Top of Information
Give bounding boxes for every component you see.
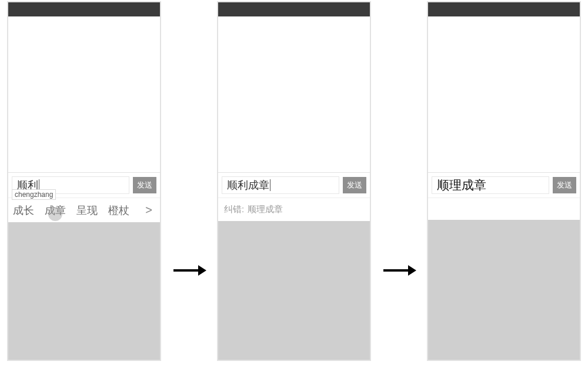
text-caret-icon bbox=[270, 179, 270, 191]
conversation-area bbox=[218, 16, 370, 173]
pinyin-preedit-overlay: chengzhang bbox=[12, 189, 56, 200]
correction-prefix: 纠错: bbox=[224, 204, 244, 215]
status-bar bbox=[428, 2, 580, 16]
send-button[interactable]: 发送 bbox=[553, 177, 576, 193]
ime-more-candidates-icon[interactable]: > bbox=[142, 203, 155, 217]
input-text: 顺理成章 bbox=[437, 177, 486, 193]
status-bar bbox=[218, 2, 370, 16]
ime-correction-strip[interactable]: 纠错: 顺理成章 bbox=[218, 198, 370, 221]
keyboard-area[interactable] bbox=[218, 221, 370, 360]
phone-screen-3: 顺理成章 发送 bbox=[427, 1, 581, 361]
conversation-area bbox=[428, 16, 580, 173]
message-input[interactable]: 顺利成章 bbox=[222, 176, 339, 194]
phone-screen-1: 顺利 发送 成长 成章 呈现 橙杖 > chengzhang bbox=[7, 1, 161, 361]
flow-arrow-icon bbox=[382, 263, 416, 277]
conversation-area bbox=[8, 16, 160, 173]
keyboard-area[interactable] bbox=[8, 222, 160, 360]
ime-candidate[interactable]: 呈现 bbox=[76, 203, 98, 218]
message-input-row: 顺利成章 发送 bbox=[218, 173, 370, 198]
send-button[interactable]: 发送 bbox=[133, 177, 156, 193]
ime-empty-strip bbox=[428, 198, 580, 220]
flow-arrow-icon bbox=[172, 263, 206, 277]
svg-marker-3 bbox=[408, 265, 416, 276]
correction-suggestion: 顺理成章 bbox=[248, 204, 283, 215]
ime-candidate[interactable]: 橙杖 bbox=[108, 203, 129, 218]
message-input-row: 顺理成章 发送 bbox=[428, 173, 580, 198]
three-phone-diagram: 顺利 发送 成长 成章 呈现 橙杖 > chengzhang 顺利成章 发送 纠… bbox=[0, 0, 588, 364]
keyboard-area[interactable] bbox=[428, 220, 580, 360]
input-text: 顺利成章 bbox=[227, 178, 269, 192]
ime-candidate[interactable]: 成长 bbox=[13, 203, 34, 218]
phone-screen-2: 顺利成章 发送 纠错: 顺理成章 bbox=[217, 1, 371, 361]
ime-candidate-strip: 成长 成章 呈现 橙杖 > bbox=[8, 198, 160, 222]
svg-marker-1 bbox=[198, 265, 206, 276]
send-button[interactable]: 发送 bbox=[343, 177, 366, 193]
ime-candidate[interactable]: 成章 bbox=[45, 203, 66, 218]
message-input[interactable]: 顺理成章 bbox=[432, 176, 549, 194]
status-bar bbox=[8, 2, 160, 16]
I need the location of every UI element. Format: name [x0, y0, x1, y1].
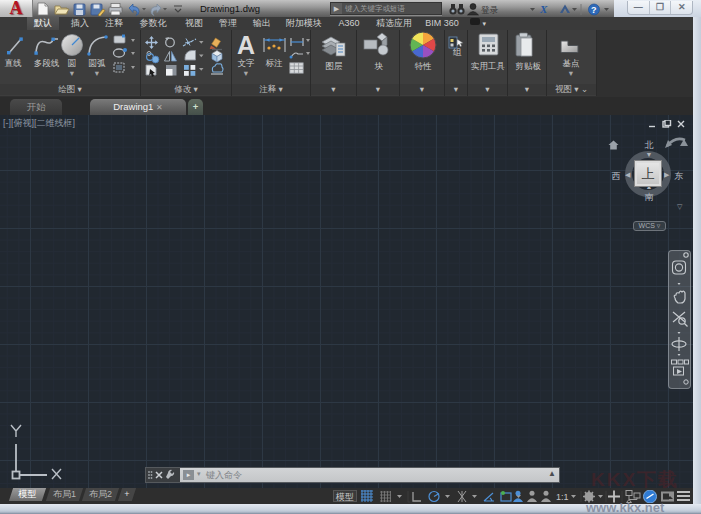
svg-text:1:1: 1:1 [556, 492, 569, 502]
svg-text:A: A [237, 31, 255, 59]
svg-text:X: X [539, 3, 548, 15]
svg-text:登录: 登录 [481, 5, 499, 15]
svg-text:?: ? [591, 5, 597, 15]
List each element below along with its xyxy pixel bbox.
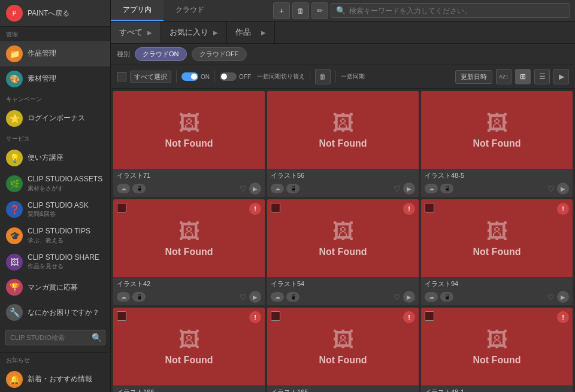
Bottom of Information
▶ _What you are asked to do_: What is needed is an exact copy of every entry, minus the images.

▶ _The completed task_:
Give bounding boxes for every component you see.
text-caret-icon bbox=[270, 179, 270, 191]
conversation-area bbox=[218, 16, 370, 173]
pinyin-preedit-overlay: chengzhang bbox=[12, 189, 56, 200]
correction-prefix: 纠错: bbox=[224, 204, 244, 215]
status-bar bbox=[428, 2, 580, 16]
send-button[interactable]: 发送 bbox=[553, 177, 576, 193]
ime-more-candidates-icon[interactable]: > bbox=[142, 203, 155, 217]
input-text: 顺理成章 bbox=[437, 177, 486, 193]
status-bar bbox=[218, 2, 370, 16]
ime-correction-strip[interactable]: 纠错: 顺理成章 bbox=[218, 198, 370, 221]
keyboard-area[interactable] bbox=[218, 221, 370, 360]
phone-screen-3: 顺理成章 发送 bbox=[427, 1, 581, 361]
conversation-area bbox=[428, 16, 580, 173]
message-input[interactable]: 顺利成章 bbox=[222, 176, 339, 194]
phone-screen-1: 顺利 发送 成长 成章 呈现 橙杖 > chengzhang bbox=[7, 1, 161, 361]
flow-arrow-icon bbox=[382, 263, 416, 277]
conversation-area bbox=[8, 16, 160, 173]
keyboard-area[interactable] bbox=[8, 222, 160, 360]
ime-candidate[interactable]: 呈现 bbox=[76, 203, 98, 218]
message-input-row: 顺利成章 发送 bbox=[218, 173, 370, 198]
send-button[interactable]: 发送 bbox=[133, 177, 156, 193]
ime-empty-strip bbox=[428, 198, 580, 220]
flow-arrow-icon bbox=[172, 263, 206, 277]
svg-marker-3 bbox=[408, 265, 416, 276]
correction-suggestion: 顺理成章 bbox=[248, 204, 283, 215]
ime-candidate[interactable]: 橙杖 bbox=[108, 203, 129, 218]
message-input-row: 顺理成章 发送 bbox=[428, 173, 580, 198]
three-phone-diagram: 顺利 发送 成长 成章 呈现 橙杖 > chengzhang 顺利成章 发送 纠… bbox=[0, 0, 588, 364]
keyboard-area[interactable] bbox=[428, 220, 580, 360]
input-text: 顺利成章 bbox=[227, 178, 269, 192]
ime-candidate[interactable]: 成长 bbox=[13, 203, 34, 218]
phone-screen-2: 顺利成章 发送 纠错: 顺理成章 bbox=[217, 1, 371, 361]
ime-candidate-strip: 成长 成章 呈现 橙杖 > bbox=[8, 198, 160, 222]
svg-marker-1 bbox=[198, 265, 206, 276]
send-button[interactable]: 发送 bbox=[343, 177, 366, 193]
ime-candidate[interactable]: 成章 bbox=[45, 203, 66, 218]
message-input[interactable]: 顺理成章 bbox=[432, 176, 549, 194]
status-bar bbox=[8, 2, 160, 16]
I need the location of every UI element. Format: name [x0, y0, x1, y1].
svg-text:1:1: 1:1 [556, 492, 569, 502]
svg-text:A: A [237, 31, 255, 59]
svg-text:X: X [539, 3, 548, 15]
svg-text:登录: 登录 [481, 5, 499, 15]
svg-text:?: ? [591, 5, 597, 15]
List each element below along with its xyxy pixel bbox.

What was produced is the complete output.